Not sleeping well can cause you more stress or moodiness. It can tip your balance and make you feel worse about yourself and others. If you’re having trouble sleeping, this can have a dramatic effect on your life, such as:
- Drowsiness, falling asleep during the day.
- Not being able to focus, short attention, trouble concentrating or staying mentally alert.
- Feeling irritable or angry, anxious and stressed, or depressed or down.
- Memory impairment, poor decision-making, risk-taking behaviour.
- Lack of enthusiasm, not going to school, or university.
- Reduced physical performance, slower physical reflexes, clumsiness.
- Reduced academic or sporting performance
What helps and what doesn’t?
You have more control over your quality of sleep than you may think. Below is a list of tips a lot of people find helpful in getting good sleep. Some may not work for everyone, but you can give them a go to figure out which ones work best for you.
- Stick to a routine of waking at the same time every day, and going to bed at the same time each night.
- Don’t drink alcohol or smoke cigarettes as it interferes with sleeping.
- Try to reduce your TV or computer time in the evenings – artificial light can trick your body into staying awake.
- Try not to nap during the day, as this’ll make it harder to sleep in the evening.
- Exercise, but do it at least three hours before bed. Exercising outdoors first thing in the morning can be useful because it helps reset your body clock.
- Do relaxing activities in order to wind down, like reading or listening to music softly. A warm bath or shower can also help to make you feel sleepy.
- Learn relaxation and meditation techniques to help you switch your mind off in the evenings.
- Create a sleep space that works for you – quiet, dark, uncluttered.
Don’t stress if you find yourself waking up in the night
It’s actually pretty normal, and worrying about getting back to sleep will probably keep you up longer. Try to relax and wait for the next wave of sleepiness to arrive, and if you find yourself staring at the clock, try turning the clock face away from you.

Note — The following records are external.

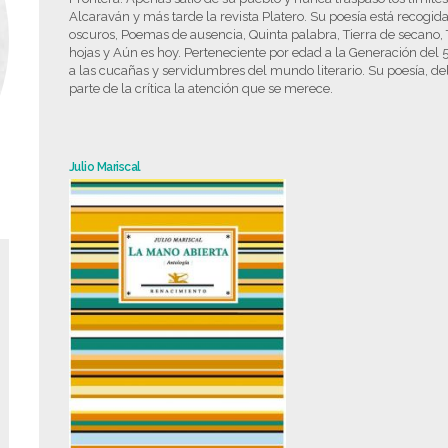
Alcaraván y más tarde la revista Platero. Su poesía está recogid
oscuros, Poemas de ausencia, Quinta palabra, Tierra de secano, 
hojas y Aún es hoy. Perteneciente por edad a la Generación del 50
a las cucañas y servidumbres del mundo literario. Su poesía, de
parte de la crítica la atención que se merece.
Julio Mariscal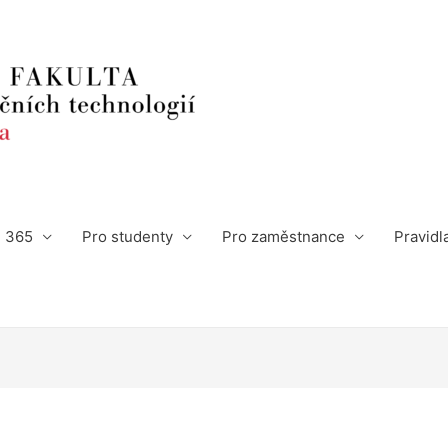
e 365
Pro studenty
Pro zaměstnance
Pravidl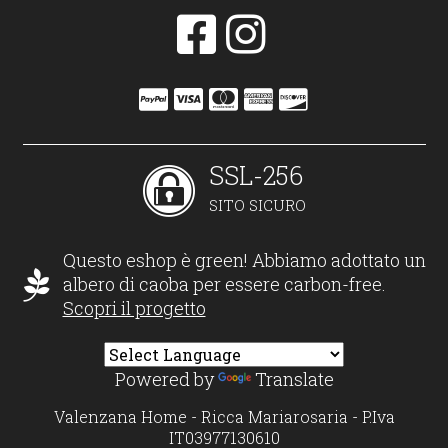
SSL-256
SITO SICURO
Questo eshop è green! Abbiamo adottato un
albero di caoba per essere carbon-free.
Scopri il progetto
Powered by
Translate
Valenzana Home - Ricca Mariarosaria - P.Iva
IT03977130610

Long sleep-ins can cause poor sleep. Getting up at a similar time every day can help avoid this, and will make it easier to fall asleep at the right time in the evening.
Coping with stress
If you’re constantly rushed and overwhelmed, you’re likely to feel tired and drained of energy. Allow yourself some unfocused time each day to refresh. Let your mind wander, daydream or simply watch the clouds go by for a while. It is okay to add ‘do nothing’ to your to-do list!
Learning to relax is an important life skill and can help to improve your sleep. It may sound simple, but learning to breathe in a calm and controlled way is an easy relaxation strategy that you can use before you go to bed, or if you wake up in the night and find it hard to fall back to sleep.
Breathing relaxation technique
- While sitting or lying down, make yourself as comfortable as possible.
- Take a deep breath and let it out slowly. Repeat this once.
- Close your eyes. Focus your mind on breathing.
- Breathe easily and gently with no effort.
- Breathe in steadily over three seconds.
- As you breathe out steadily over three seconds, say to yourself ‘relax’ while letting all your muscles go loose and floppy.
- Keep repeating this in a six second cycle (three seconds in and three seconds out) over and over until you find yourself feeling calm and relaxed.
Disclaimer: This information is not medical advice. It is generic and does not take into account your personal circumstances, physical wellbeing, mental status or mental requirements. Do not use this information to treat or diagnose your own or another person’s medical condition and never ignore medical advice or delay seeking it because of something in this information. Any medical questions should be referred to a qualified healthcare professional. If in doubt, please always seek medical advice.